The Mudcat Café TM
Thread #69879   Message #1732638
Posted By: CarolC
03-May-06 - 12:23 AM
Thread Name: BS: Muslim genocide in Sudan
Subject: RE: BS: Muslim genocide in Sudan
I have clicked on your three links with pictures. For two of those links there is no way to tell whether the people portrayed are Janjaweed or not. But the third (first) photo comes with a text. Did you read it, Carol? I did and I laughed about this part:

Nope. I didn't get past the caption, which says, A Janjaweed on the back of (his) camel. The Sudanese government has supplied to the Janjaweed horses and camels.

I did a google image search and used pictures that were captioned as being people who were Janjaweed. To see the picures in their original contexts, do a Google image seach on the key word, Janjaweed.

Here in the US, all of the people pictured and captioned as being Janjaweed (that I found) would be considered by others, and would consider themselves Black.

This tells us nothing about Black people, just as the fact that they speak Arabic tells us nothing about Arabs. What is sinister is when people try to convince others that what is going on in Sudan has anything whatever to do with anyone being "Arab" or "Black".

Just how are people defining "Arab" anyway? And how are they defining "Black"? These are pretty arbitrary classifications under the circumstances, and they are being used in service of an agenda that has nothing whatever to do with human rights or the prevention of genocide.
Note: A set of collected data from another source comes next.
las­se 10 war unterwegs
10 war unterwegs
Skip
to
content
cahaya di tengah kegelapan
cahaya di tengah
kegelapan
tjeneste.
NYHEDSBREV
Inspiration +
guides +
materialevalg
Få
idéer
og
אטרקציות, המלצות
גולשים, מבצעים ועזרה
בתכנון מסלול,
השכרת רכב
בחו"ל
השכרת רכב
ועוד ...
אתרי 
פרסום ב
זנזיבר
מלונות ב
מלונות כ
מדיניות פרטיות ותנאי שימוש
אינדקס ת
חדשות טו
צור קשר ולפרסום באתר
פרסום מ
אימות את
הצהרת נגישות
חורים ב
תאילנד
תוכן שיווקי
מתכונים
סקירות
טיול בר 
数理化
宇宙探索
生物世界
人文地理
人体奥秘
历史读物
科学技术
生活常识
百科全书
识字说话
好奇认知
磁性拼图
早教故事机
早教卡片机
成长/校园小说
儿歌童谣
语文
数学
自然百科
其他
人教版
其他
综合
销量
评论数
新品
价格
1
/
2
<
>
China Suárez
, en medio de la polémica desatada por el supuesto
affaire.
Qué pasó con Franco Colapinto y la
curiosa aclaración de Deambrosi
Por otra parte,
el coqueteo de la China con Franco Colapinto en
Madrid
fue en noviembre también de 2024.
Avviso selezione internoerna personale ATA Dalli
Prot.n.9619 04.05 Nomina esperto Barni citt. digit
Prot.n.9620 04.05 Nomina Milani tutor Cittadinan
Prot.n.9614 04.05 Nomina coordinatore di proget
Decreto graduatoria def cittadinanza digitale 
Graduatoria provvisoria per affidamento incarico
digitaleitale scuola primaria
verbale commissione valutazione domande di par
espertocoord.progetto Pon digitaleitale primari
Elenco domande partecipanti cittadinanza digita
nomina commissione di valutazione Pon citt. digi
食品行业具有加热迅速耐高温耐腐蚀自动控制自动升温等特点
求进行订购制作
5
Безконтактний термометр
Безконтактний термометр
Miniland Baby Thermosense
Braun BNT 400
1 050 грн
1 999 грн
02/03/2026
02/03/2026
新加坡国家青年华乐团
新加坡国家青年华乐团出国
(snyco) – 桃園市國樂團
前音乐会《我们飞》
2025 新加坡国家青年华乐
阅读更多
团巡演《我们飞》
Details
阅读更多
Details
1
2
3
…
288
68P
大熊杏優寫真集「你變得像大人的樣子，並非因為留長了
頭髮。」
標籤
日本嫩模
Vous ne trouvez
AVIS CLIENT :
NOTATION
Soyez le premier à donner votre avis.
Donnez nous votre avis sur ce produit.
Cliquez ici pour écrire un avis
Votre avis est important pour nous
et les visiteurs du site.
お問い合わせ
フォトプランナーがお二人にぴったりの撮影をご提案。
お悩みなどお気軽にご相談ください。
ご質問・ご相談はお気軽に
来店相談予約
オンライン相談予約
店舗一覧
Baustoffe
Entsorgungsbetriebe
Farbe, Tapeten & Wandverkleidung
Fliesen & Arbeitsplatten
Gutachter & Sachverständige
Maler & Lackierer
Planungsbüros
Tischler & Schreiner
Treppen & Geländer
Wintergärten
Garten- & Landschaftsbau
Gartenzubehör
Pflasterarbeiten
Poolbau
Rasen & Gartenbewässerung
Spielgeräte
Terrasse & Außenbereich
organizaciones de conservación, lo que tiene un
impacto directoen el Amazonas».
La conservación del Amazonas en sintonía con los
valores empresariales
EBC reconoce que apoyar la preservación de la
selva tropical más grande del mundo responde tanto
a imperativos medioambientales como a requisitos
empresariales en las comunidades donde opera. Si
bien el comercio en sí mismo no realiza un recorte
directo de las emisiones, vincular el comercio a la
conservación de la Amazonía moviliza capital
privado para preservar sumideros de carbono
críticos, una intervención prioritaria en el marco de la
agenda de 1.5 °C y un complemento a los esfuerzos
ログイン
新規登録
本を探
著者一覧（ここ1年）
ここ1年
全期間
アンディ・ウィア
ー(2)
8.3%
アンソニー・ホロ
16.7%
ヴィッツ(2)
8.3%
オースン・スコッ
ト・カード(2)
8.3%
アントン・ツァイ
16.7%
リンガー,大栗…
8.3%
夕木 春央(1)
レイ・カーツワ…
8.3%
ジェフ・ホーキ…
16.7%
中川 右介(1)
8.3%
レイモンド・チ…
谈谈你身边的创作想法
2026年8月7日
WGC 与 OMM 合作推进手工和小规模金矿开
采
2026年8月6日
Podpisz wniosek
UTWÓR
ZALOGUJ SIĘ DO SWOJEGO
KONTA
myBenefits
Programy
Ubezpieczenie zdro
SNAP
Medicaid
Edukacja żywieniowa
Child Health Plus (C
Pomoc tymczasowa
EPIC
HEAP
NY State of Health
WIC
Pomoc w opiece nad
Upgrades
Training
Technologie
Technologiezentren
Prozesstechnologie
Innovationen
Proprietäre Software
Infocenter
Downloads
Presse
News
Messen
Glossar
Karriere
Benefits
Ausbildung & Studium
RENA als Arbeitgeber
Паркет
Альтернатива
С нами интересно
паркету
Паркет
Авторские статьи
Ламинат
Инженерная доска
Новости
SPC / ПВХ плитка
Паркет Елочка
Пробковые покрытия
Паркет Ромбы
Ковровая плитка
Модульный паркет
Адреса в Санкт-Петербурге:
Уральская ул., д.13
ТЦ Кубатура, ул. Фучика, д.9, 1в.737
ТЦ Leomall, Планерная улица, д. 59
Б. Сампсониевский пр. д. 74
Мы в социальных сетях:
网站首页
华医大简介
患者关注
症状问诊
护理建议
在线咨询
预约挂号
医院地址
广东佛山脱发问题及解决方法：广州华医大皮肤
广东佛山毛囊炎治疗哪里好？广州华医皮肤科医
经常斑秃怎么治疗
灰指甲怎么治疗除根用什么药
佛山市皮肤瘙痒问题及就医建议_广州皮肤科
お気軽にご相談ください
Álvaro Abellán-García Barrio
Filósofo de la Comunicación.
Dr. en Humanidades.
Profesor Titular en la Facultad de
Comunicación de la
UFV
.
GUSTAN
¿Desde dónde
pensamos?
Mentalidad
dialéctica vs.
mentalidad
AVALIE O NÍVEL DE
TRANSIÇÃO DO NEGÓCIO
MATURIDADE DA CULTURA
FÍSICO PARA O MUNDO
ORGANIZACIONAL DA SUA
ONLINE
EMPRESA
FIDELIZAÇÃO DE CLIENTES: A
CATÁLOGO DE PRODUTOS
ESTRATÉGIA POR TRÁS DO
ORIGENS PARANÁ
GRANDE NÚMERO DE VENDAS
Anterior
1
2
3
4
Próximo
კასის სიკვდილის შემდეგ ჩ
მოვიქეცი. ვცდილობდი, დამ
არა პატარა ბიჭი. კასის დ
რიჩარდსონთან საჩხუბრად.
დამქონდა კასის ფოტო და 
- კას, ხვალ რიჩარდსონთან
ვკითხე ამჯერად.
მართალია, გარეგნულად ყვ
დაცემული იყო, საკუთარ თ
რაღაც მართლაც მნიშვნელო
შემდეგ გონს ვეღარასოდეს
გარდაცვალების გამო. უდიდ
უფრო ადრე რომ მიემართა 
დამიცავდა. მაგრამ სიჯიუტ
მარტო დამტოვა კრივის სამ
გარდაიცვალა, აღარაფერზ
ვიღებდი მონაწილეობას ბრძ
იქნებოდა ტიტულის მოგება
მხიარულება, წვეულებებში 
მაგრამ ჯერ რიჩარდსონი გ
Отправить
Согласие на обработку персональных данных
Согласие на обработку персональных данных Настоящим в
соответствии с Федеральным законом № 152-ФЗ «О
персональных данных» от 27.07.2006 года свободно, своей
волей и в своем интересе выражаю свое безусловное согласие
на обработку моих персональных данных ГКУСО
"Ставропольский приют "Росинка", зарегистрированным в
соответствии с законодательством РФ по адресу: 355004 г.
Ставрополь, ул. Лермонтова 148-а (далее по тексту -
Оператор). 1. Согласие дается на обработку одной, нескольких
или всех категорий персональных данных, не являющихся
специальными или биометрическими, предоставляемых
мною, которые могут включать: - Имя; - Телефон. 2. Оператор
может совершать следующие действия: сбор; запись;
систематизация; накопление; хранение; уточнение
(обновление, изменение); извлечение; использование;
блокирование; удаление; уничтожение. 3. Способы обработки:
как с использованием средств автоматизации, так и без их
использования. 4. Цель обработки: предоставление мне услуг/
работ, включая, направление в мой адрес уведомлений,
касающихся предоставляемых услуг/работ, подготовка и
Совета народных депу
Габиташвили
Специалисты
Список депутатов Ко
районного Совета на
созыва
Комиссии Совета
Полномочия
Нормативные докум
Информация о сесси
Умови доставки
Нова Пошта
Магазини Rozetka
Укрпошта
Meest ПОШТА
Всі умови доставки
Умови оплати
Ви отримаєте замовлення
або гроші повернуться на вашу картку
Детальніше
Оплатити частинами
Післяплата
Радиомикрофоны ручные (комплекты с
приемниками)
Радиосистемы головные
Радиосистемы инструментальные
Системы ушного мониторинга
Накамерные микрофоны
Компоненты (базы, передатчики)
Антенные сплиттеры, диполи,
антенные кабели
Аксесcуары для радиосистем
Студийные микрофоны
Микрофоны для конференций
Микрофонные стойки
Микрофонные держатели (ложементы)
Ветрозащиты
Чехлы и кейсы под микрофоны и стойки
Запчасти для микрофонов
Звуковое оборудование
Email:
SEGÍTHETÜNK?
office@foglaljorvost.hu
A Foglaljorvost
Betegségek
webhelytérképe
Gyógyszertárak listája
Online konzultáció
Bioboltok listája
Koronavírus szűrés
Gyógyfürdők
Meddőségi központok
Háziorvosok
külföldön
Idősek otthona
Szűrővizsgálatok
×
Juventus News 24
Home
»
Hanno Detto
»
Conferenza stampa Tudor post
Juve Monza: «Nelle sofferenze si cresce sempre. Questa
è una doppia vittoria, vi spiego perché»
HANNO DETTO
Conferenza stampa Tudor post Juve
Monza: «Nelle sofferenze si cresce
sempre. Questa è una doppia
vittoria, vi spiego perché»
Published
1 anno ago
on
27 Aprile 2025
The rebels are killing civilians, too. But we don't ever hear about that in the news media (at least not the news media in the country in which I live). Why is that?

The reason is because the agenda being served by both sides is that of clearing the people off of the land. The people who support the rebels want the people cleared off the land just as much as the people who support the Janjaweed do. The only difference between the agendas of the two sides is who each side want's to have control of the land once the people are cleared off of it.

The government of Sudan wants to control the land after the people are cleared off of it, and the people backing the rebels want to have control of the land once the people are cleared off of it.

In the final analysis, that's what it all boils down to.